Back sometime in December my historian friend and I decided to enjoy the winter scenes of the east coast and visit Jeongdongjin beach and particularly the Gangneung Reunification Park nearby. The Gangneung Reunification Park contains three vessels of particular interest to us: a decommissioned South Korean naval ship, a North Korean submarine, and a North Korean refugee boat.

The early morning bus from Express Bus Terminal in Seoul took slightly less than three hours. The trip there was uneventful except for the last 10 minutes or so when the skies turned white and it started to snow in earnest. We arrived in Kangneung in the middle of a very heavy and very wet snow. Thankfully my historian friend was more suitably dressed than I. He looked slightly cold, but I was freezing, and my feet in my canvas shoes just soaked up the snow that we had to walk through and the snow that clouded down on us for a whole hour as we waited for the (very delayed) local bus to the reunification park.
The first thing we did when we got there was to wade through the thick wet snow to the ticketing office and ask if there was a coffee shop or somewhere where we could warm up nearby. All we saw was a convenience store and we were hoping for a place to sit and drink hot tea. Yup, a corner in the the top floor of the ship had been remodeled into a coffee shop. We slipped and slid up the snow-on-slippery-paint stairs to find the coffee shop. My shoes were so wet I could almost wring them out, except they wouldn't wring. We huddled over tea and cookies. Sigh! 

Thankfully when we emerged a good 45 minutes later, the storm had almost passed. From the deck of the ship the gray angry sea was glorious to see though, still storming against the beach with tumultuous blacks, grays and icy whites. We wandered through the belly of the ship and then went to check out the North Korean submarine nearby.
The North Korean submarine is displayed near the site where it was stranded while trying to infiltrate the South on September 18, 1996. It was spotted after infiltrating Aninjin-ri, Gangneung, and was armed with 26 guerrillas.
Citing from the tourism brochure: "This park was created near the site where the submarine was spotted to inform people about the North's violation of the armistice agreement and its desire to communize the entire Korean Peninsula. The park consists of three sections: the Warship Pavilion, which displays a wooden boat used by North Koreans to defect to the South, and the South Korean naval ship Jeonbuk. Also the park has a Unification Security pavilion, which provides information on the Korean War, the submarine which infiltrated the South, and the armed guerrillas' escape route. Also, there is an Outdoor Exhibition Hall, which displays the presidential airplane used by Korea's first President Rhee Syng-man, and various items of military equipment of the army, navy, and air force of Korea.
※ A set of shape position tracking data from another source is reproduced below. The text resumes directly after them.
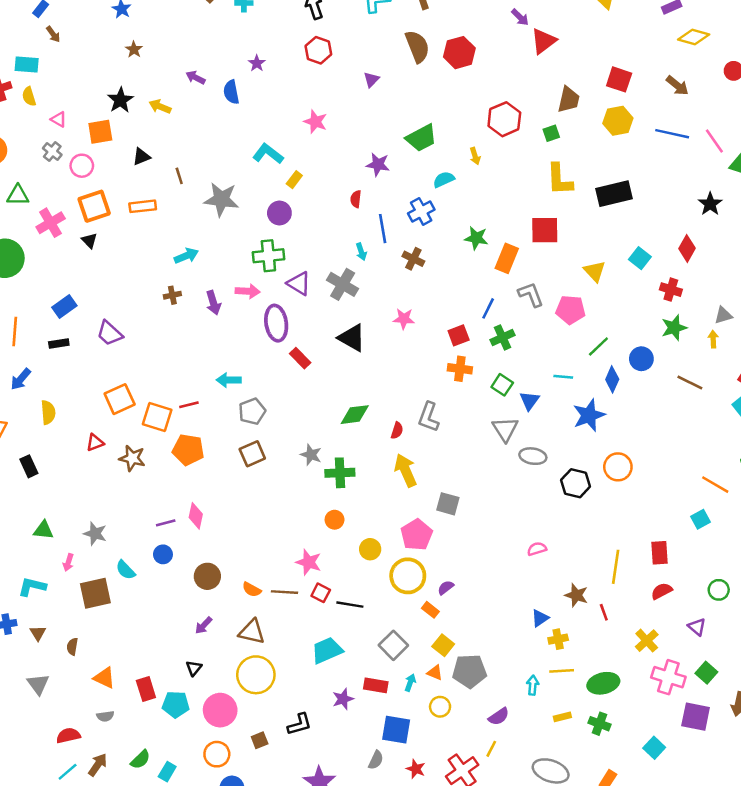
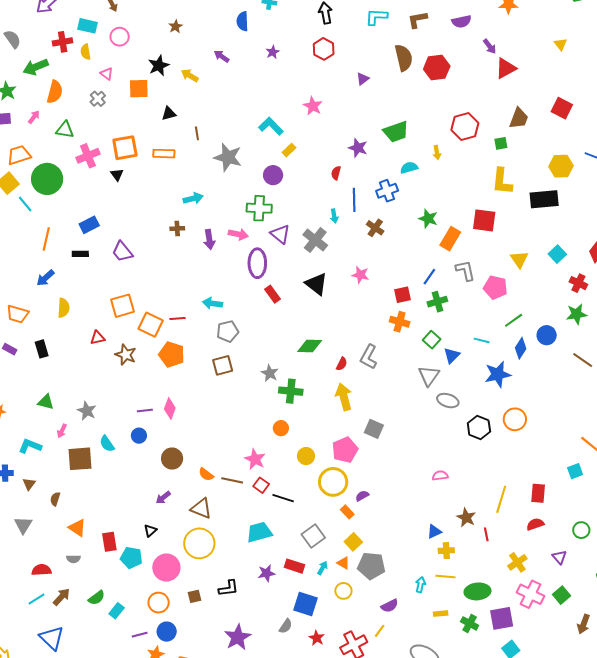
blue semicircle: (231, 92) -> (242, 21), moved
yellow hexagon: (618, 121) -> (561, 166), moved
pink circle: (82, 166) -> (120, 37), moved
purple square: (696, 717) -> (502, 618), moved, turned -30

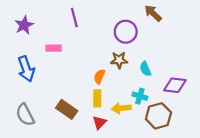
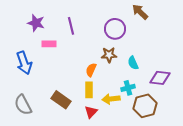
purple line: (74, 17) -> (71, 26), moved
purple star: (24, 25) -> (36, 23), moved, turned -30
cyan cross: (140, 96) -> (128, 88), turned -32

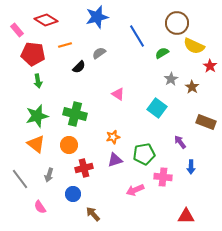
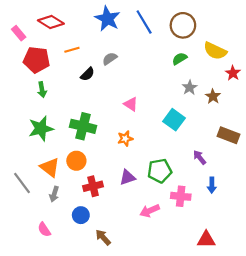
blue star: (97, 17) -> (107, 19), turned -30
brown circle: (177, 23) -> (183, 25), moved
blue line: (137, 36) -> (144, 22), moved
orange star: (113, 137) -> (125, 139), moved
orange triangle: (36, 144) -> (50, 167), moved
gray line: (20, 179) -> (22, 183), moved

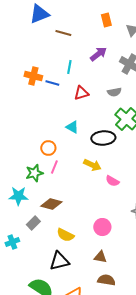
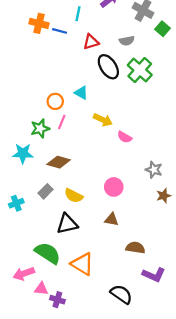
cyan triangle: (72, 127) -> (81, 93), moved
black ellipse: (103, 138) -> (108, 67), moved, turned 60
gray rectangle: (33, 223) -> (46, 191), moved
brown semicircle: (106, 280) -> (135, 248), moved

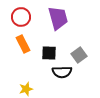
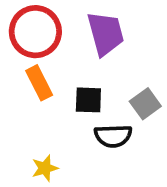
red circle: (21, 17) -> (35, 32), size x1.4

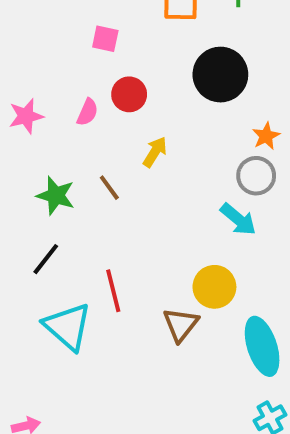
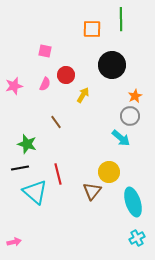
pink square: (105, 39) -> (45, 51), moved
yellow arrow: (155, 152) -> (83, 95), moved
green star: (56, 196) -> (27, 144), moved
black line: (46, 259) -> (20, 168), moved, turned 42

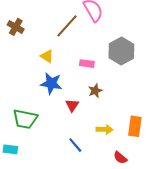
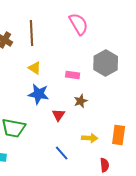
brown line: (67, 26) -> (32, 33), moved, turned -45
red semicircle: (120, 158) -> (105, 165), turned -136

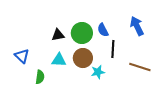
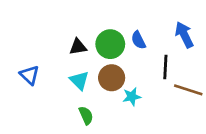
black line: (113, 49) -> (165, 67), moved
cyan triangle: (59, 60) -> (79, 80), turned 42
green semicircle: (40, 77) -> (86, 115), moved, turned -32

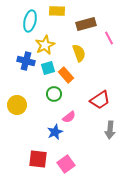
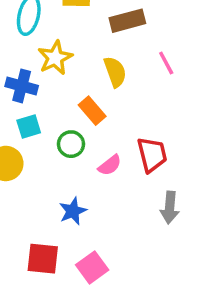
pink line: (109, 38) -> (166, 63), moved
cyan square: (48, 68) -> (29, 126), moved
red trapezoid: (100, 100) -> (152, 155), turned -70
pink semicircle: (69, 117) -> (110, 165), moved

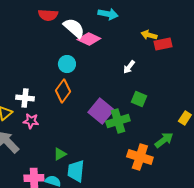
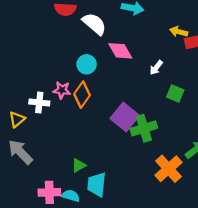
pink diamond: (89, 39) -> (120, 51), moved, turned 35
green square: (139, 99) -> (175, 93), moved
pink star: (31, 121) -> (62, 90), moved
orange cross: (140, 157) -> (169, 169), turned 30

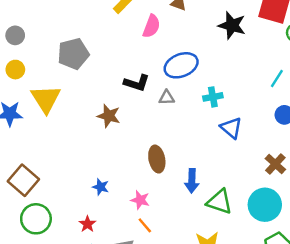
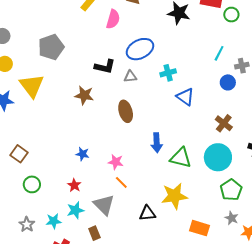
brown ellipse: (157, 159) -> (126, 111), moved
brown square: (23, 180) -> (19, 154), size x0.7
green circle: (36, 219) -> (32, 184), size x0.7

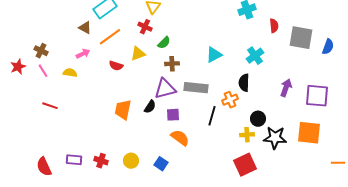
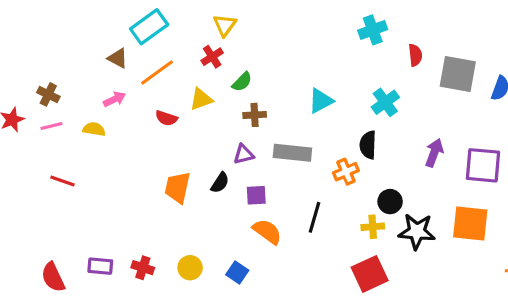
red cross: (145, 27) -> (212, 57), turned 32
pink line: (43, 71) -> (51, 126), turned -72
purple triangle: (165, 89) -> (244, 154), size x0.6
black line: (212, 116) -> (314, 217), moved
This is also the site where 1,800 North Korean troops launched an all-out attack on the South at 3:30am on June 25, 1950, signaling the outbreak of the Korean War."
After a couple of hours wandering around the park, where my friend met a naval captain, much to his delight, we then got a bus to Jeongdongjin for lunch, and made sure to get a restaurant that had a warm floor to sit on while eating. We walked around a little outside but our planes of hiking some of the scenic trails branching around Jeongdongjin were frozen with the chill. We unanimously decided not to stay overnight and experience another chilling day the next day, so we caught a late train back to Seoul. Shorter weekend plan than expected, but it sure was a great day!